How to Uncover lying LinkedIn Profiles?
There are a few things you can do to uncover lying LinkedIn profiles:
- Check the profile for inconsistencies. Are the dates and job titles accurate? Is the profile information consistent with what’s been published online or in other professional profiles?
Look at the contact info. If the person has provided their email address, try mailing them to see if they respond. If they have a website listed, try visiting it to see if it exists. You can also search for their name on Google or social media sites like Facebook and Twitter.
Check out their connections. Do they have any common connections with you? Are any of their connections suspicious (e.g., fake profiles, unemployed people, etc.)?
See if they have any recommendations. LinkedIn allows users to recommend one another. If someone has no recommendations, that’s a red flag.
Do a Google image search of their profile photo. This is a quick way to see if the person is using a fake or stolen photo.
While it’s impossible to completely verify every profile on LinkedIn, taking these steps can help you weed out the liars and uncover the truth. And in an age when it’s so easy to lie online.
why people lie generally online on social media?
People often lie on social media because they want to project a positive image of themselves to others. They may feel that if they share truthful information about their lives, it will make them look bad or like they have nothing to offer.
In addition, many people lie on social media in order to gain attention or approval from others. They may fabricate stories or post photos that are not actually representative of their lives in order to garner more “likes” or comments.
However, the main reason is usually that people want to appear better than they really are or that they crave affirmation from others.
Can you lie about work experience on LinkedIn?
Yes. You can list any jobs you want on your LinkedIn profile, regardless of whether or not you’ve actually held those positions. However, if someone does a background check or contacts your former employers, they may find out that you’ve lied.
That said, if you’re only listing positions that are relevant to the job you’re applying for, there’s a good chance that your potential employer won’t bother checking your work history too closely.
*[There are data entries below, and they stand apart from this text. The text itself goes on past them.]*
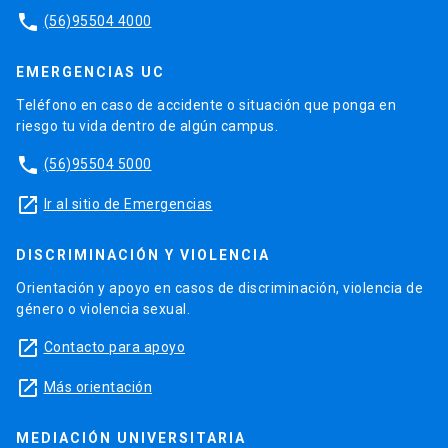
phone
(56)95504 4000
EMERGENCIAS UC
Teléfono en caso de accidente o situación que ponga en
riesgo tu vida dentro de algún campus.
phone
(56)95504 5000
launch
Ir al sitio de Emergencias
DISCRIMINACIÓN Y VIOLENCIA
Orientación y apoyo en casos de discriminación, violencia de
género o violencia sexual.
launch
Contacto para apoyo
launch
Más orientación
MEDIACIÓN UNIVERSITARIA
And even if they do, it’s unlikely that they’ll care if you’ve padded your resume a bit – as long as you can do the job well.
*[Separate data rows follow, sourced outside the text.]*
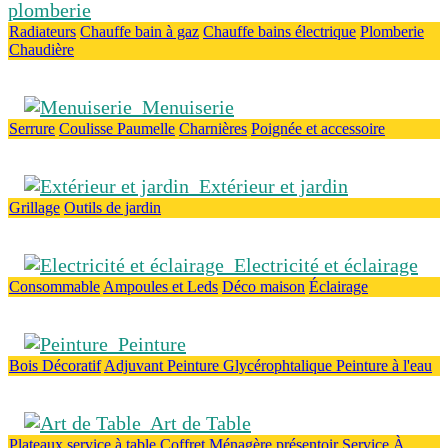
plomberie
Radiateurs
Chauffe bain à gaz
Chauffe bains électrique
Plomberie
Chaudière
Menuiserie
Serrure
Coulisse
Paumelle
Charnières
Poignée et accessoire
Extérieur et jardin
Grillage
Outils de jardin
Electricité et éclairage
Consommable
Ampoules et Leds
Déco maison
Éclairage
Peinture
Bois
Décoratif
Adjuvant
Peinture Glycérophtalique
Peinture à l'eau
Art de Table
Plateaux
service à table
Coffret Ménagère
présentoir
Service À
Can you put fake information on LinkedIn?
Yes, you can put fake information on LinkedIn, but it’s against the rules.
LinkedIn is a professional networking site, and as such, it’s important to provide accurate information about your experience and qualifications. LinkedIn has a number of policies in place to help ensure the accuracy of information on the site, including a policy against providing false or misleading information.
If you’re caught providing false or misleading information on LinkedIn, you may be subject to disciplinary action, including suspension or termination of your account. So it’s important to be honest and accurate when creating your profile on LinkedIn.
Does LinkedIn verify or confirm Employment?
LinkedIn does not currently have a verification process for employment, but they do have a process for removing fake information from users’ profiles. Employers can also report violations of their policy against providing false information on LinkedIn.
How do I get 500+ connections on LinkedIn?
You could start by optimizing your profile and completing your LinkedIn profile sections. You can also join groups relevant to your industry or profession, and look for ways to add value by sharing your knowledge and insights.
You can also reach out to people you know who are already connected to people you want to connect with, and ask them to introduce you. And lastly, be patient and keep adding value — over time, your connections will grow as long as you continue to put in the effort.